Israel’s legalization of forced population transfer in Masafer Yatta an “embarassing legal error”
Jerusalem24 – The Israeli Supreme Court in Jerusalem ruled yesterday Wednesday on the legality of longstanding eviction orders for Masafer Yatta in the southern Hebron hills, after rejecting the residents’ petition.
The ruling which was quietly published on the eve of Israel’s Independence Day declared that the prohibition of forced transfer set in international law is non-binding in a domestic court. As such, the Palestinian residents’ proceedings have ended after 23 years of living in a declared “firing zone.”
Palestinian Journalist Basil Adra, who has been covering the struggle against the eviction of the Palestinians in Masafer Yatta, took to Twitter to express his frustration.
The occupation court just decided: My community will be destroyed. I live in Massafer Yatta, Palestine.

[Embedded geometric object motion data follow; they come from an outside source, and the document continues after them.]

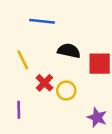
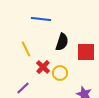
black semicircle: (69, 51) -> (62, 42), turned 96
purple line: (19, 110) -> (23, 88), turned 48

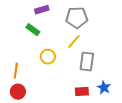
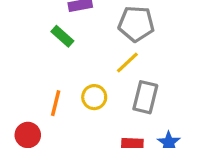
yellow circle: (48, 57) -> (94, 97), moved
orange line: (16, 71) -> (56, 103), moved

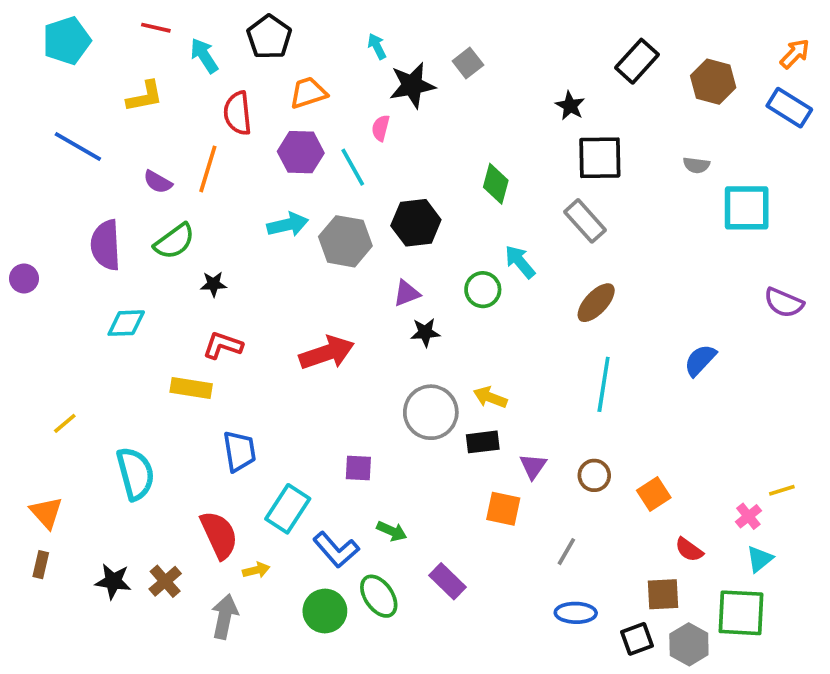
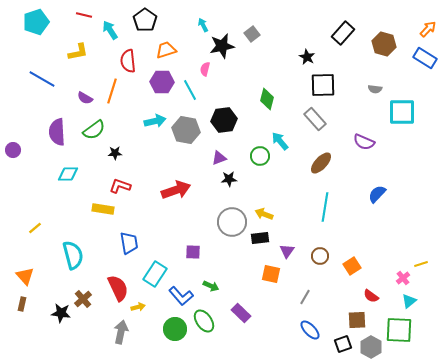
purple semicircle: (784, 303) -> (364, 142), moved
brown cross: (165, 581) -> (83, 299), moved
blue ellipse: (576, 613) -> (310, 330), turned 45

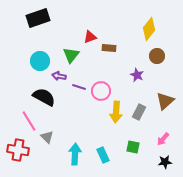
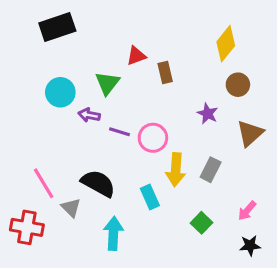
brown rectangle: (109, 48) -> (165, 73), turned 72
black semicircle: (44, 97) -> (98, 183), moved
brown triangle: (165, 101) -> (250, 133), moved
green square: (133, 147) -> (201, 223), turned 32
cyan rectangle: (103, 155) -> (150, 197), moved

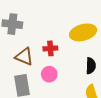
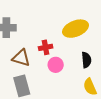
pink circle: (49, 74) -> (56, 65), moved

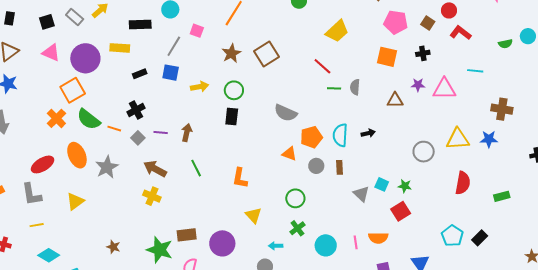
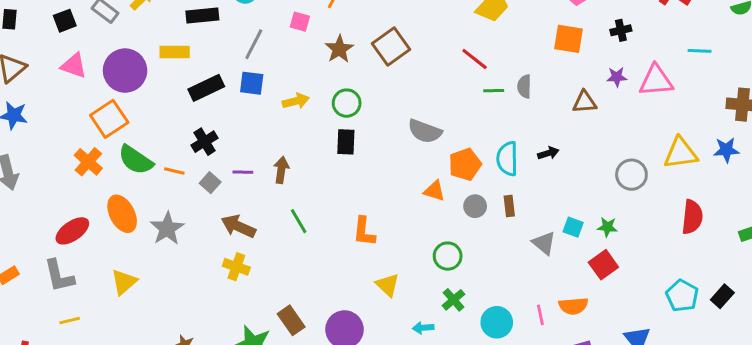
pink square: (197, 31) -> (300, 22), moved
black rectangle: (140, 74) -> (206, 88), size x1.6
brown rectangle: (187, 235) -> (291, 320), turned 66

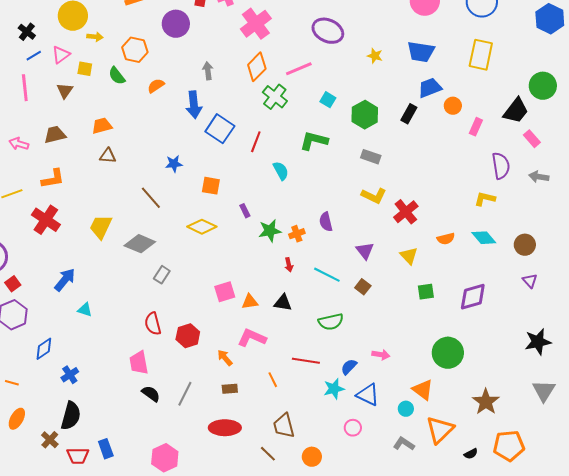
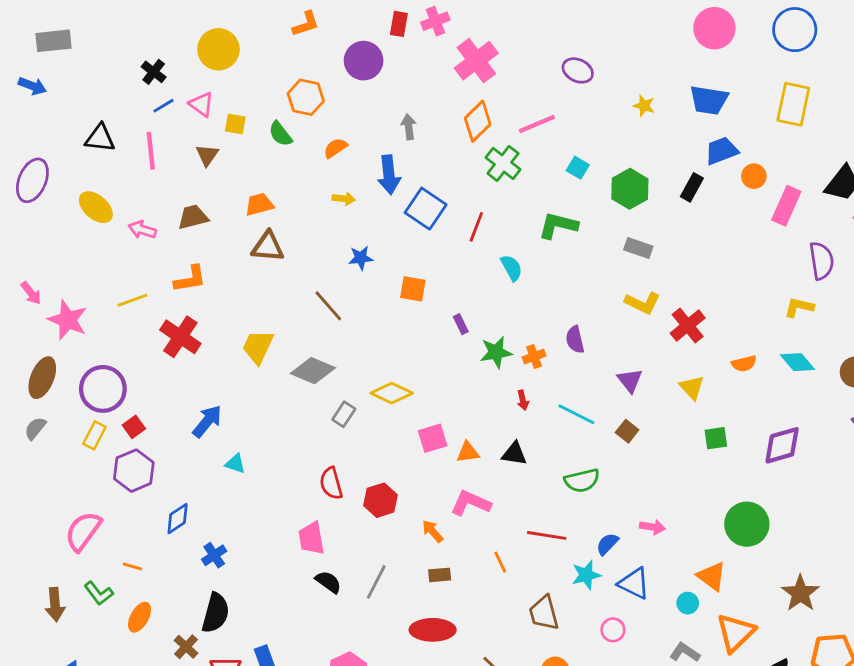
purple ellipse: (328, 31) -> (578, 70), size x0.7
yellow arrow: (95, 37) -> (344, 199), moved
pink triangle: (61, 55) -> (202, 104), turned -48
pink rectangle: (476, 127) -> (786, 206), size x1.5
brown triangle: (108, 156) -> (268, 247), size x1.4
yellow diamond: (202, 227) -> (392, 393), moved
brown trapezoid: (284, 426) -> (544, 613), moved

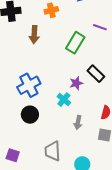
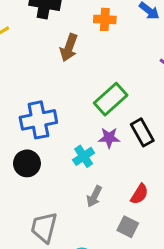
green rectangle: (75, 43) -> (111, 99), moved

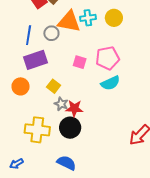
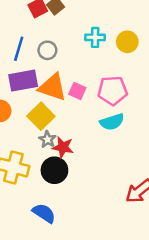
orange triangle: (69, 22) -> (53, 87), moved
yellow square: (54, 86) -> (41, 116), size x1.5

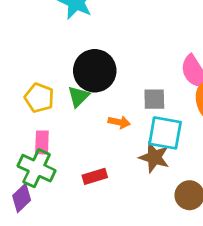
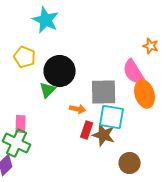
yellow pentagon: (39, 98) -> (25, 57), moved
gray square: (154, 99) -> (104, 92), size x1.6
red rectangle: (95, 176) -> (87, 130), moved, turned -54

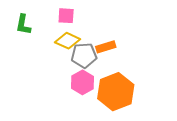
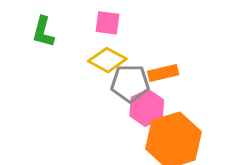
pink hexagon: (82, 82) -> (147, 108), moved

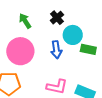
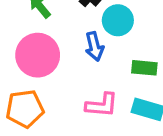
green rectangle: (88, 49) -> (144, 68), moved

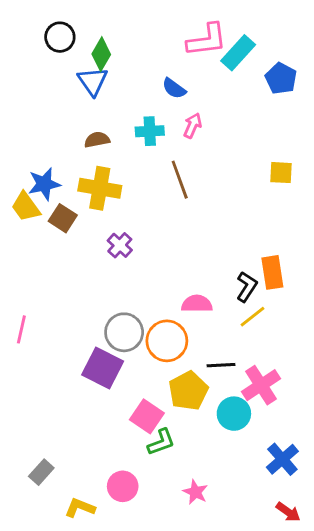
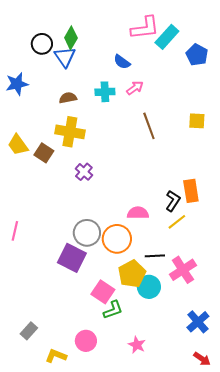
black circle: (60, 37) -> (42, 44), moved
pink arrow: (193, 126) -> (135, 88), turned 30
brown line: (180, 180) -> (149, 126), moved
blue star: (44, 184) -> (17, 84), moved
cyan circle: (234, 414) -> (149, 287), moved

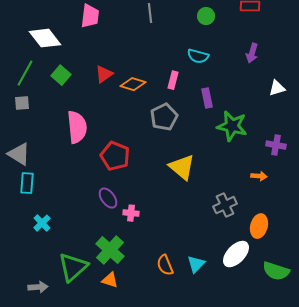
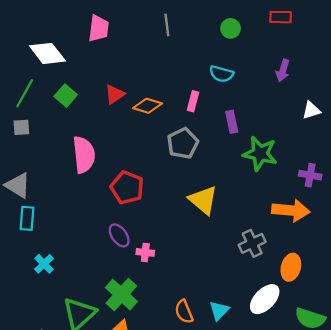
orange arrow: (259, 176) -> (291, 210), size x2.0

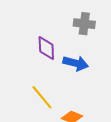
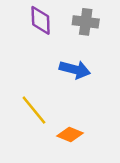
purple diamond: (46, 48) -> (41, 20), moved

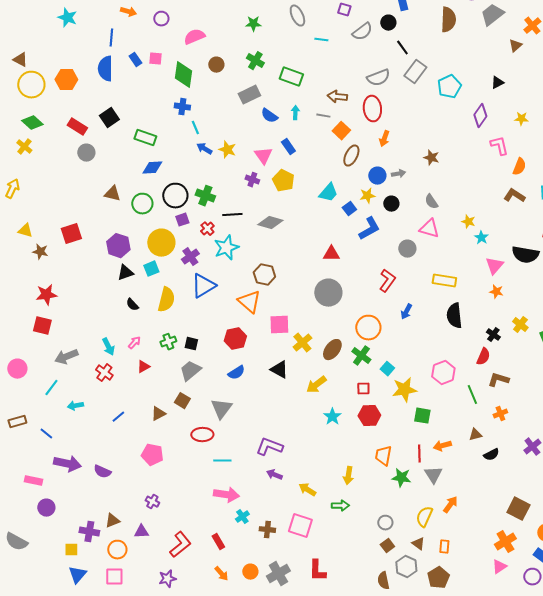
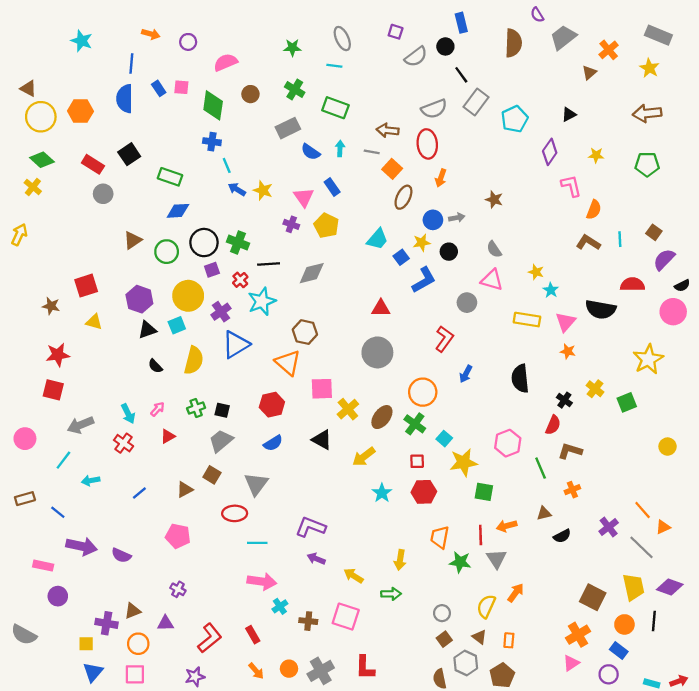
cyan line: (321, 40) -> (334, 66), moved
brown triangle: (112, 194) -> (133, 240), turned -48
gray diamond: (270, 223) -> (312, 273), turned -30
yellow triangle: (25, 231) -> (94, 322), moved
yellow rectangle: (444, 281) -> (527, 320), moved

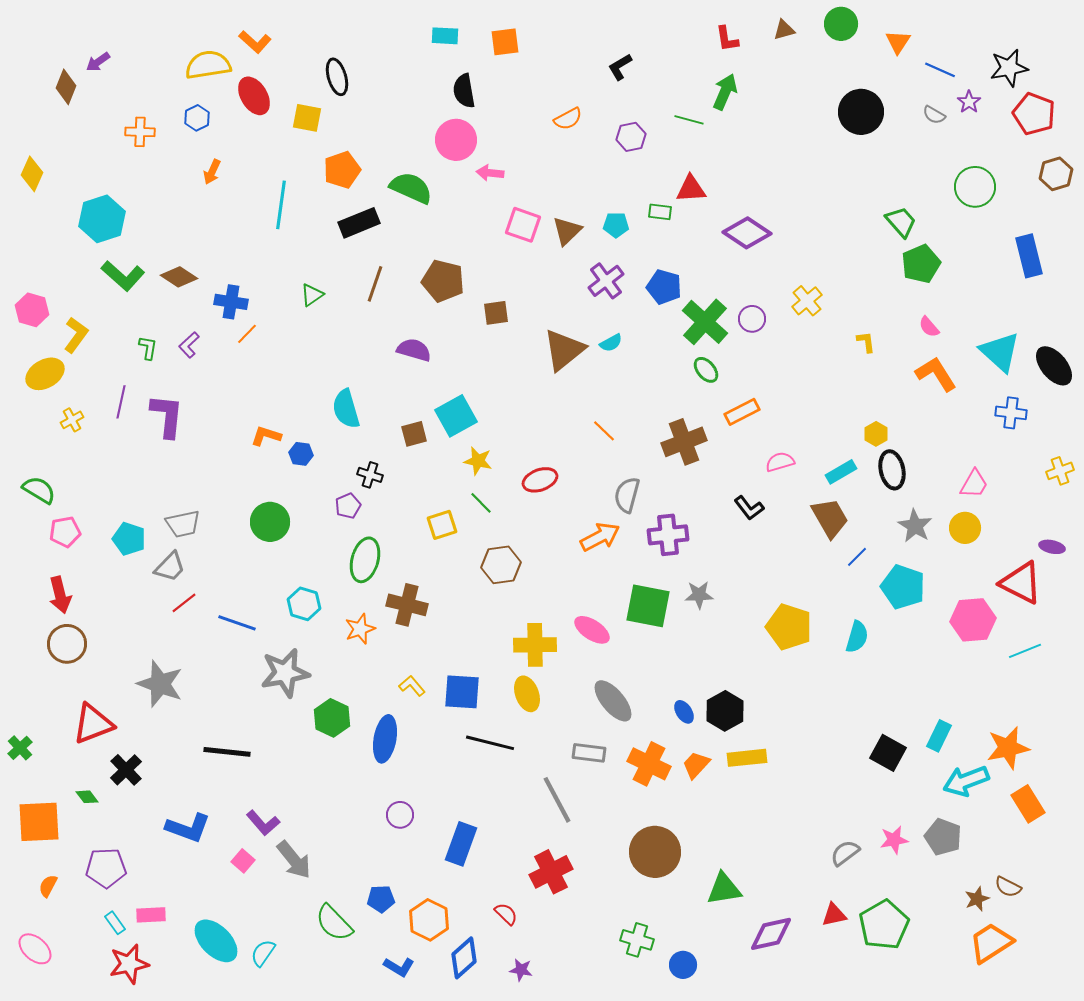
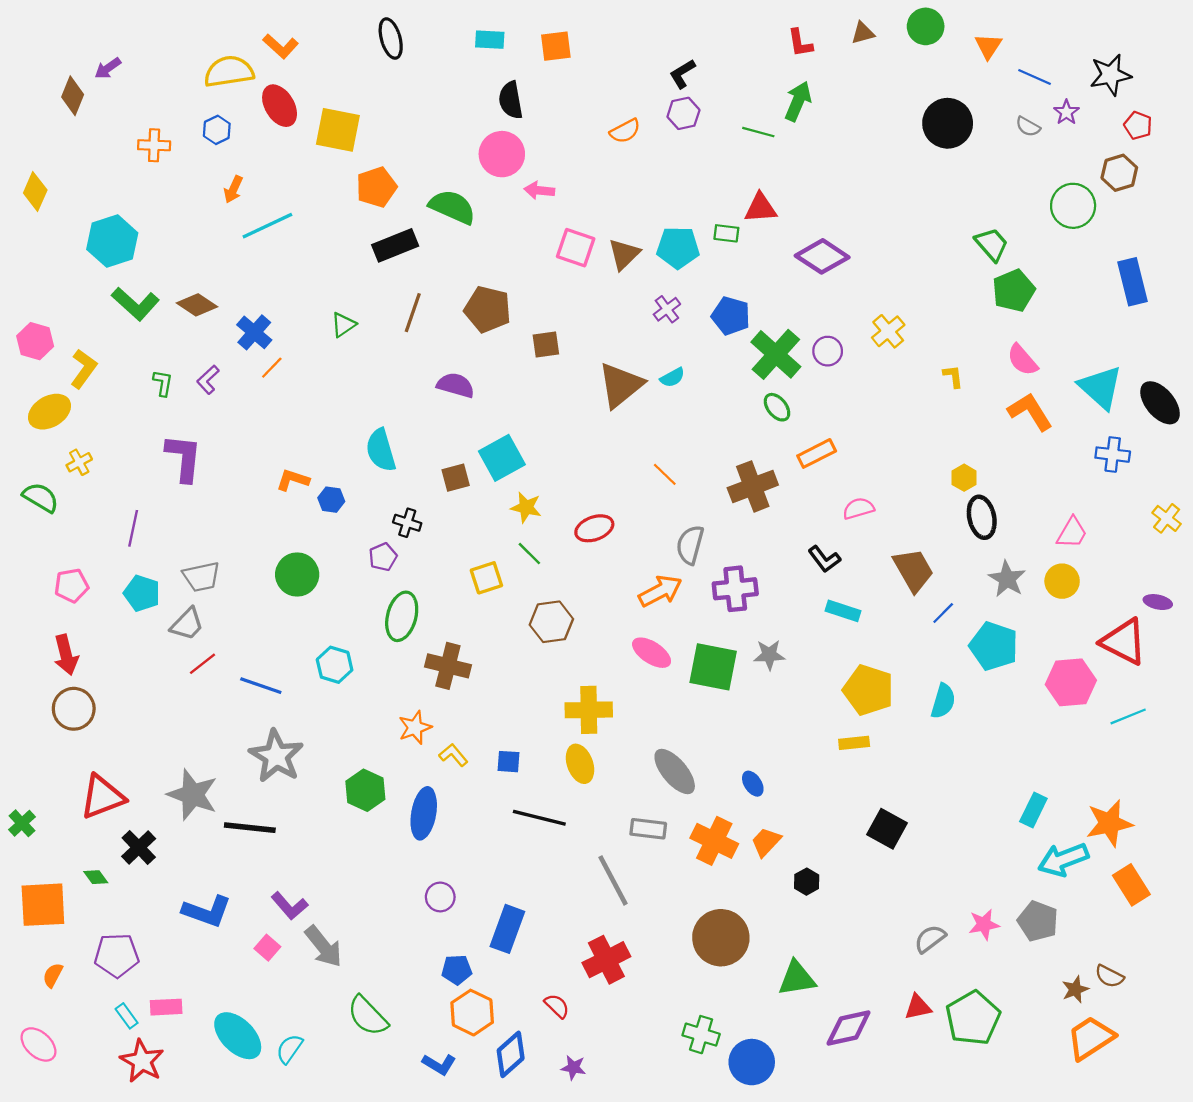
black ellipse: (337, 77) -> (391, 39), moved
red pentagon: (1034, 114) -> (1138, 125), size x0.6
yellow square: (307, 118) -> (338, 130), size x1.4
purple hexagon: (631, 137) -> (683, 113), moved
brown hexagon: (1056, 174) -> (1119, 173), moved
cyan line: (281, 205) -> (267, 226), moved, turned 57
cyan pentagon: (616, 225) -> (678, 248), size x1.5
purple cross: (606, 281) -> (667, 309), size x0.7
blue cross: (231, 302) -> (254, 332), turned 32
pink semicircle: (929, 327) -> (1022, 360), size x1.4
purple line: (121, 402) -> (133, 528), moved
yellow cross: (1060, 471) -> (1167, 518), turned -32
cyan rectangle: (841, 472) -> (843, 611), moved, turned 48
green semicircle: (39, 490) -> (41, 497), moved
orange star: (360, 629) -> (415, 727), moved
pink ellipse: (592, 630) -> (652, 653), moved
gray star: (285, 673) -> (276, 756), moved, turned -30
gray star: (160, 684) -> (193, 795), moved
blue square: (462, 692) -> (508, 762), size x0.6
black hexagon: (725, 711) -> (807, 882), moved, size x0.6
black square: (888, 753) -> (887, 829), moved
yellow rectangle: (747, 758) -> (854, 743), moved, size x0.7
blue pentagon: (381, 899) -> (457, 970), moved
red star: (129, 964) -> (142, 1061), turned -30
blue circle: (683, 965) -> (752, 1062), size x1.5

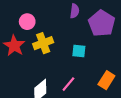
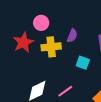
purple semicircle: (75, 11) -> (72, 36), moved

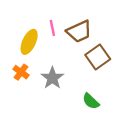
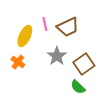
brown square: (98, 57) -> (84, 64), moved
gray star: (52, 78) -> (57, 56), moved

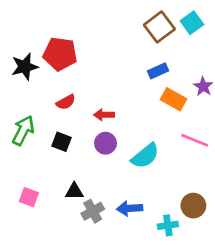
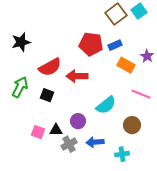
red pentagon: (60, 54) -> (91, 44), moved
red semicircle: (66, 102) -> (50, 67), size x1.6
red arrow: (104, 115) -> (77, 76), size x1.5
purple circle: (105, 143) -> (78, 121), moved
pink square: (29, 197) -> (38, 132), moved
brown circle: (193, 206) -> (132, 125), moved

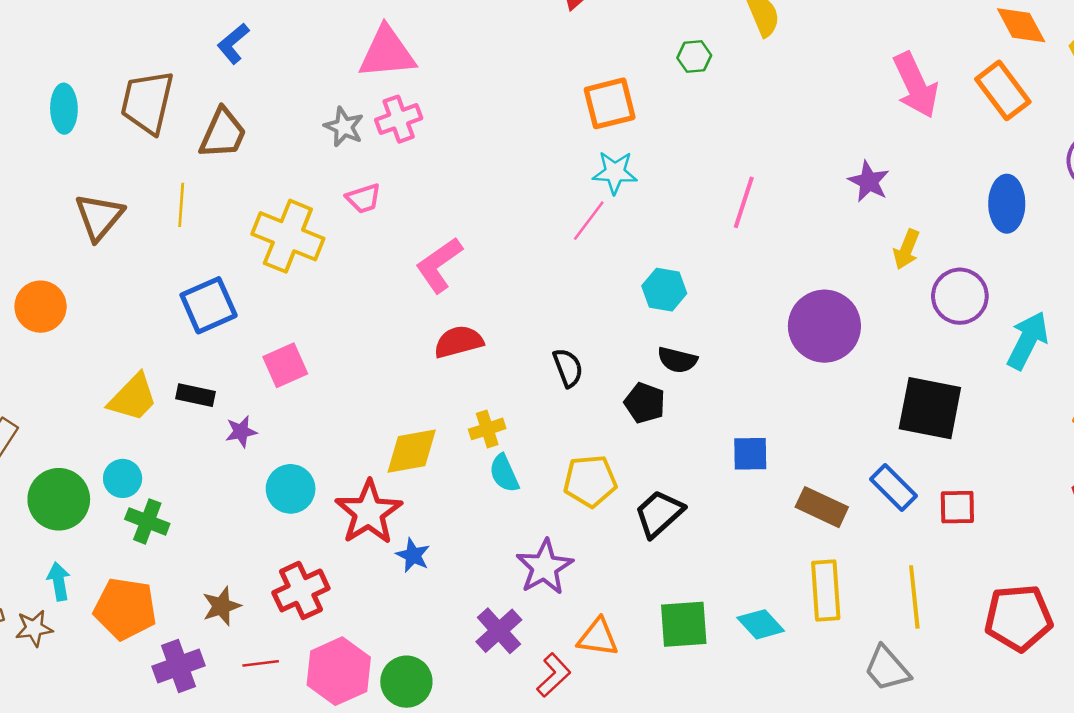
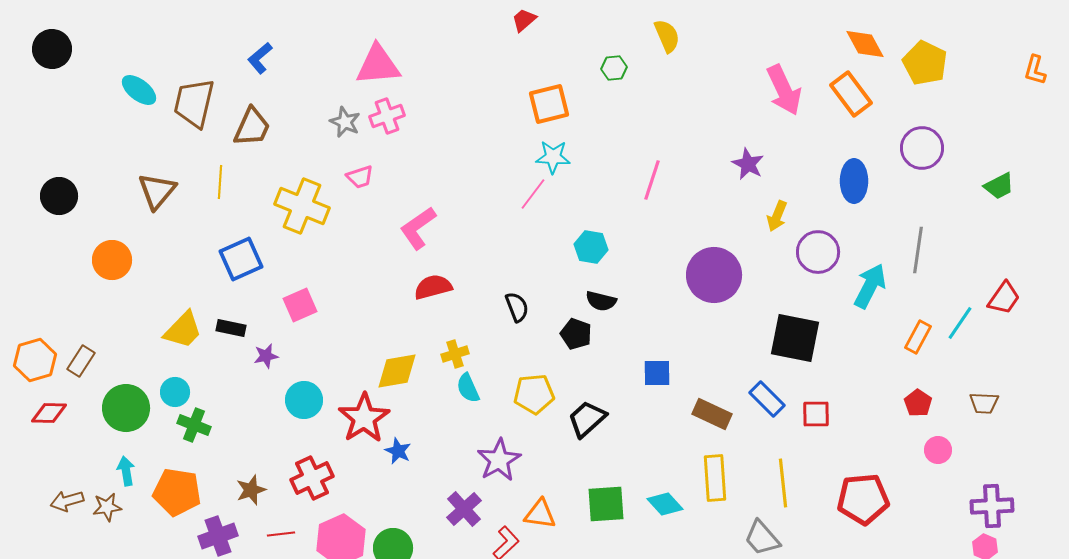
cyan ellipse: (64, 109) -> (139, 90), moved, turned -51

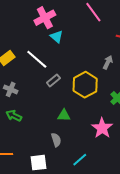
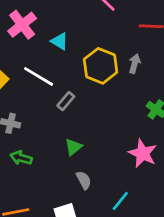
pink cross: (45, 18) -> (22, 25), moved
yellow hexagon: (85, 85) -> (101, 66), moved
green triangle: (64, 115) -> (73, 147), moved, turned -32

An unjust 23 year long trial ended today with a verdict of mass eviction. The army can now place us on trucks, 2,400 people, and expel us from our ancient villages, one by one. pic.twitter.com/8szt0OdPdf
— Basel Adra (@basel_adra) May 5, 2022
Israeli Human Rights Lawyer Michael Sfard meanwhile derided the court’s decision in a Twitter thread in which he stated that “[the] rationale denying that the prohibition on forced transfer is customary law is nothing less than an embarrassing legal error.”
Beyond the fact that this is a cruel decision that could lead to a humanitarian catastrophe, this rationale denying that the prohibition on forced transfer is customary law is nothing less than an embarrassing legal error. So basic that it can be said that its equivalent
/4— Michael Sfard מיכאל ספרד (@sfardm) May 5, 2022
In his analysis, Sfard exclaims that the prohibition of forced transfer could be “one of the oldest in the prohibitions of modern war laws,” citing an example from the American Civil war when at the request of Abraham Lincoln, Francis Lieber formulated a draft code that prohibited “the removal of civilians to remote areas.”
The ruling passed by Judge David Mintz will threaten 8 Palestinian communities which are home to around 2400 People. Mintz himself is a settler living in the Dolev Settlement, northwest of Ramallah.